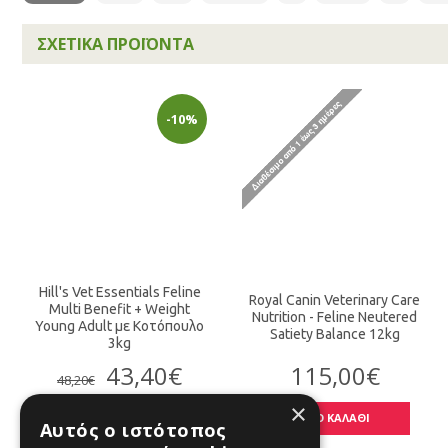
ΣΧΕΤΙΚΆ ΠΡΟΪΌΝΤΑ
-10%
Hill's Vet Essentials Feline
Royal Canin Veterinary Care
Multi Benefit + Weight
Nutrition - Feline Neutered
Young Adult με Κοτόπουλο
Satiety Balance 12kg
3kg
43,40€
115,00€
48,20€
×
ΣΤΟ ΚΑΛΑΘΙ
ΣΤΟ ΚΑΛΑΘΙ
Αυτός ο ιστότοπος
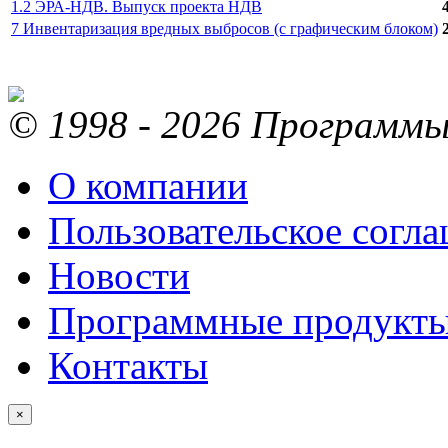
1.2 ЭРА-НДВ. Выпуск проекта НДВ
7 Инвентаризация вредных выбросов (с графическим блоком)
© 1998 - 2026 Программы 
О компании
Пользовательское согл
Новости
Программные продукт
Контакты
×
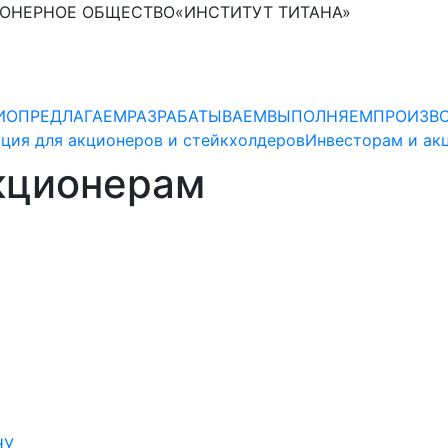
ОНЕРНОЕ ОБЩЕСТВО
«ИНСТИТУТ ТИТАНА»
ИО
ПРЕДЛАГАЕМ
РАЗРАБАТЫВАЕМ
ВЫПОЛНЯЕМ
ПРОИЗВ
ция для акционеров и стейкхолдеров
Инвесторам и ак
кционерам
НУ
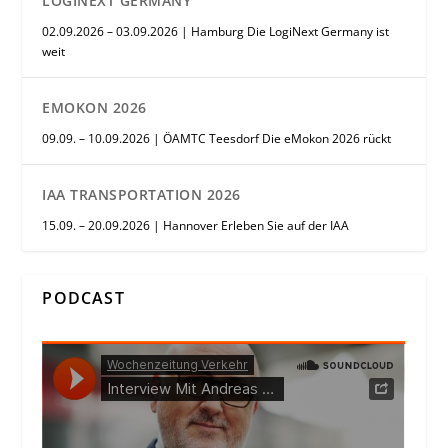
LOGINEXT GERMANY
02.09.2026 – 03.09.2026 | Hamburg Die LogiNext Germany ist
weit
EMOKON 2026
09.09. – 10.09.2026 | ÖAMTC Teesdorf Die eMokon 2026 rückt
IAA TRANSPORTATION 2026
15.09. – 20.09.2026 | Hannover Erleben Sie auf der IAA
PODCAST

- **Action item**
Write out the listing above exactly, images omitted.

- **Answer to the exercise**
ΣΧΕΤΙΚΆ ΠΡΟΪΌΝΤΑ
-10%
Hill's Vet Essentials Feline
Royal Canin Veterinary Care
Multi Benefit + Weight
Nutrition - Feline Neutered
Young Adult με Κοτόπουλο
Satiety Balance 12kg
3kg
43,40€
115,00€
48,20€
×
ΣΤΟ ΚΑΛΑΘΙ
ΣΤΟ ΚΑΛΑΘΙ
Αυτός ο ιστότοπος
1.2 ЭРА-НДВ. Выпуск проекта НДВ
7 Инвентаризация вредных выбросов (с графическим блоком)
© 1998 - 2026 Программы 
О компании
Пользовательское согл
Новости
Программные продукт
Контакты
×
ОНЕРНОЕ ОБЩЕСТВО
«ИНСТИТУТ ТИТАНА»
ИО
ПРЕДЛАГАЕМ
РАЗРАБАТЫВАЕМ
ВЫПОЛНЯЕМ
ПРОИЗВ
ция для акционеров и стейкхолдеров
Инвесторам и ак
кционерам
НУ
LOGINEXT GERMANY
02.09.2026 – 03.09.2026 | Hamburg Die LogiNext Germany ist
weit
EMOKON 2026
09.09. – 10.09.2026 | ÖAMTC Teesdorf Die eMokon 2026 rückt
IAA TRANSPORTATION 2026
15.09. – 20.09.2026 | Hannover Erleben Sie auf der IAA
PODCAST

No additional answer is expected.